I’ll describe setup in a bit, but first a bit of history:

A (very brief and abridged) history of BlackBerry development

The very first BlackBerry handhelds – the 95x and 85x devices – had to be programmed using C++.  RIM made the great choice of using Microsoft Visual Studio as their development environment, which although missing some features VS.NET has today, was still one of the best environments 7 years ago – and definitely (as today) one of the best debuggers around.

When the first Java based BlackBerry handhelds shipped (also the first to run on the mobile phone networks, so the first to function as phones), they shipped a home-grown IDE called the BlackBerry JDE (Java Development Environment).  To their credit, they had a great simulator, good debugger and a rich class library, but the editor itself left more than a little bit to be desired.  Given the availability even then of open-source 3rd party tools like Eclipse, there were constant requests for integration with something else.

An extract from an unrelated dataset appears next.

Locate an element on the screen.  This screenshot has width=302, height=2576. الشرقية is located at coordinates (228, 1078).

With the release of the 4.1 JDE, RIM sort-of answered those requests.  They released a standalone simulator launcher which used JDWP, and so could be integrated with Eclipse (or NetBeans) and the availability of 3rd party BlackBerry Ant tasks meant that you could cobble together a reasonable development environment around Eclipse.  It wasn’t quite as seamless as the JDE, and much harder to setup, but the superiority of the Eclipse environment meant that a lot of developers (including myself) started using this kind of setup for BlackBerry development.  Most developers though – including some of the best BlackBerry developers that I know – continued using the JDE.

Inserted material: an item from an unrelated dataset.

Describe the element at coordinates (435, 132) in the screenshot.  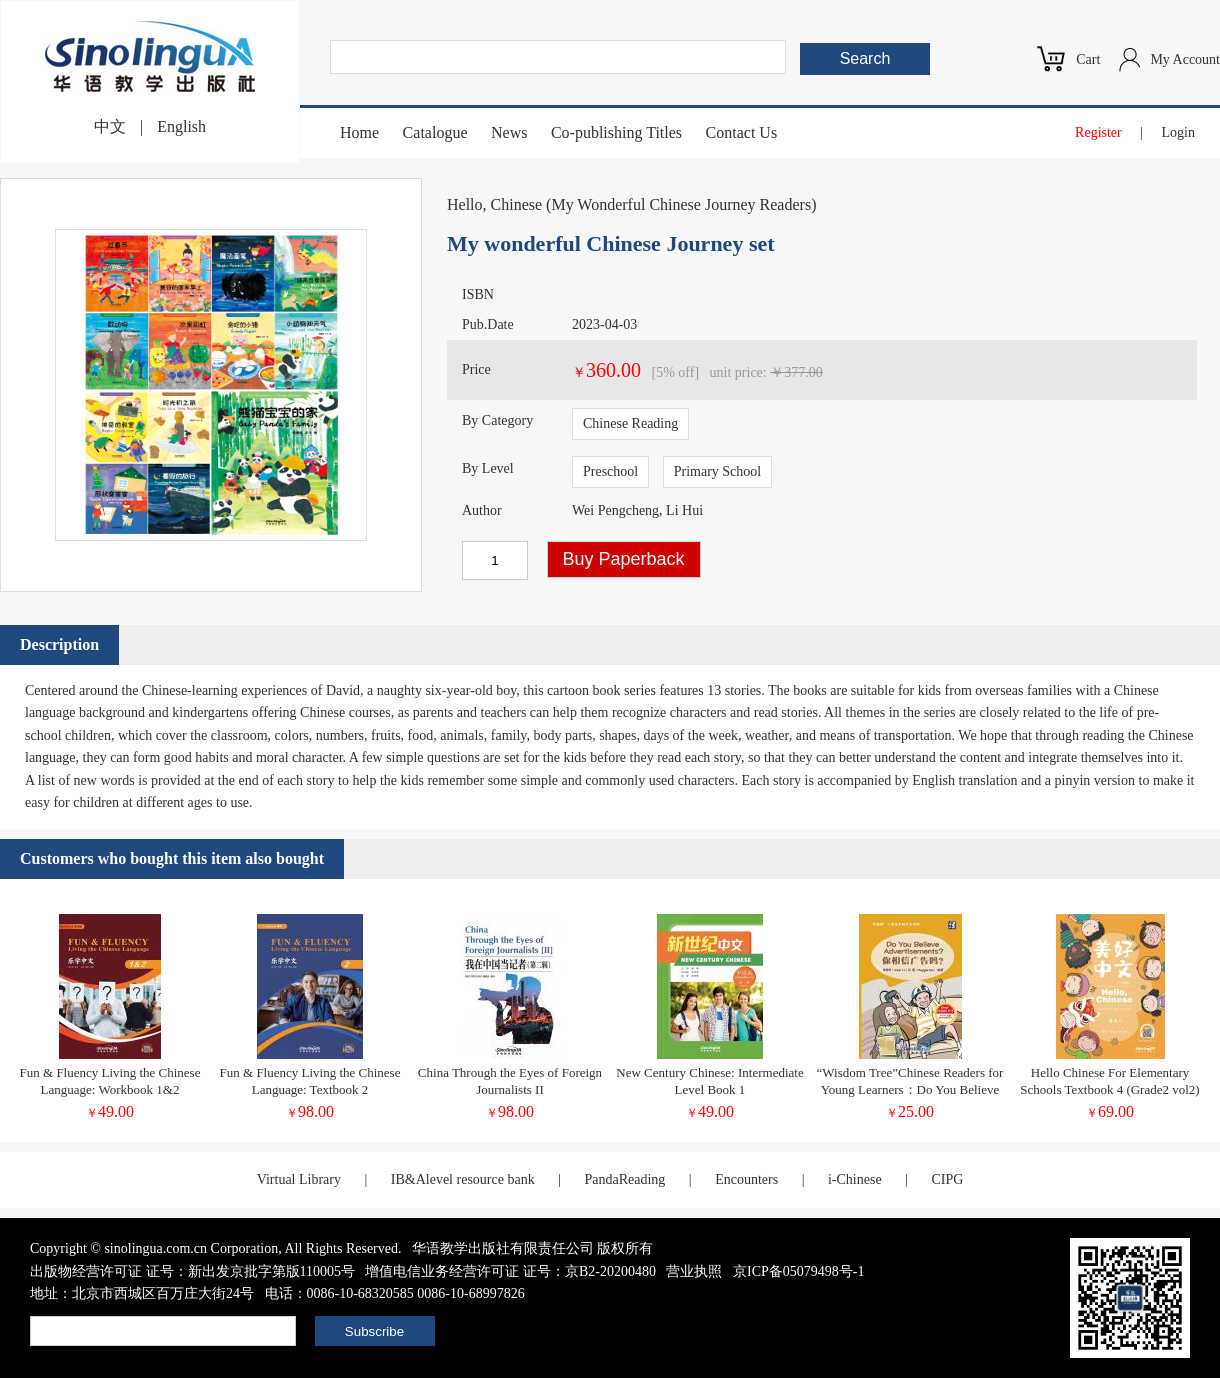
I see `Catalogue` at that location.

Finally in March of 2008, RIM released a plug-in for Eclipse that replicated all the functionality of the JDE in an easy-to-use package.   A lot of people haven’t looked back since. I’m one of them. So let’s get started.

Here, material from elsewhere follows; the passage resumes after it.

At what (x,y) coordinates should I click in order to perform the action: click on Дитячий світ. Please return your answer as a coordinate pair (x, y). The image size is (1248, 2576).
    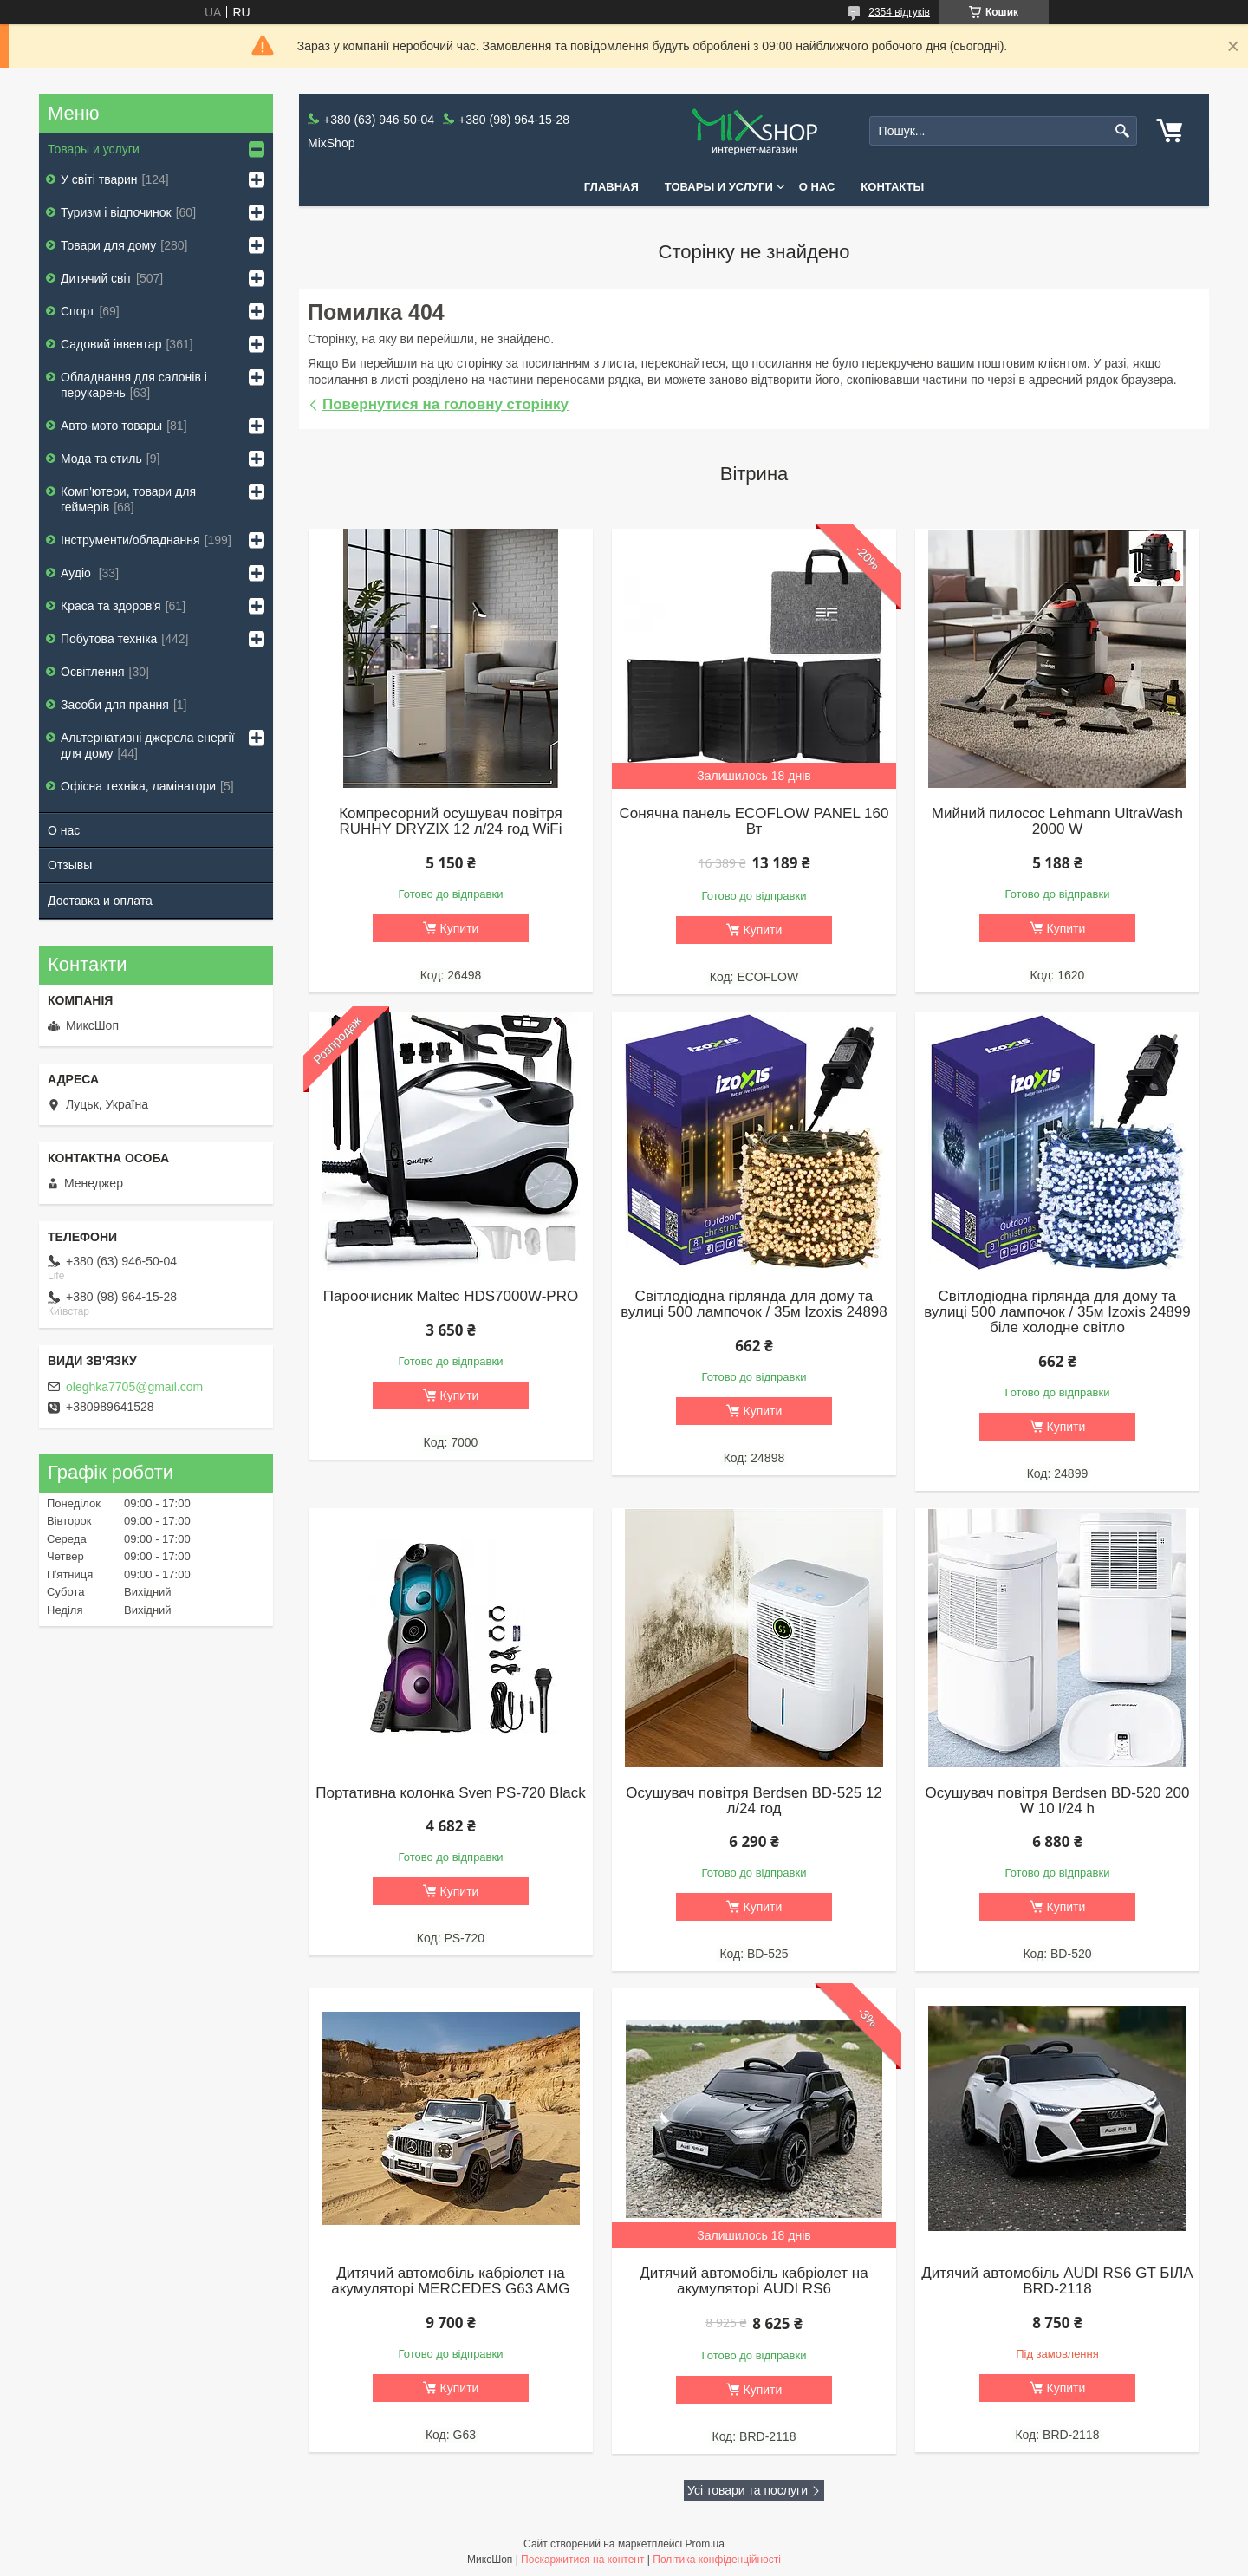
    Looking at the image, I should click on (96, 278).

Setting up the JDE Plug-in

As I implied, setup is very easy.
1. Get and install the JDK from Sun (but you probably already have that, right?)
2. Download and setup (i.e. unzip) Eclipse 3.4 (the regular Java version is fine for BlackBerry development)
3. Download one of the JDE plug-in packages from RIM’s BlackBerry Developer Zone (I recommend the one that includes all the JDE versions – at minimum you’ll want something that includes 4.3 to maintain compatibility with the largest installed base of devices, but probably also 4.7 so you can develop some touch-aware functionality for the sexy new touch-screen Storm)
4. Install the JDE plug-in.  Don’t worry about which workspace you use to install the plugin, it’ll always appear in every eclipse workspace once installed in on.  There’s a Word Doc on the BlackBerry site with instructions (Word?  Ah, RIM), but also a Google-docced version here

And you’re ready to go!

Your first BlackBerry project

This will be very quick, I’m focusing on the mechanics of project setup, and so won’t explain the code at all (look for lots of other posts about that!)

Creating the project

1. Create a new BlackBerry project (from the Eclipse menu choose File->New->Project)
2. Choose BlackBerry->BlackBerry Project
3. Click Next, and Name your new project (I called mine HelloWorldBB) and finish the new project wizard

What a basic project looks like

You’ll see a couple of things listed under your project.  One is a folder called src, this is the default name for Eclipse source directories.  The other is a link to a library called NET_RIM_BLACKBERRY.  This is the BlackBerry runtime library, which includes the all the Java ME classes.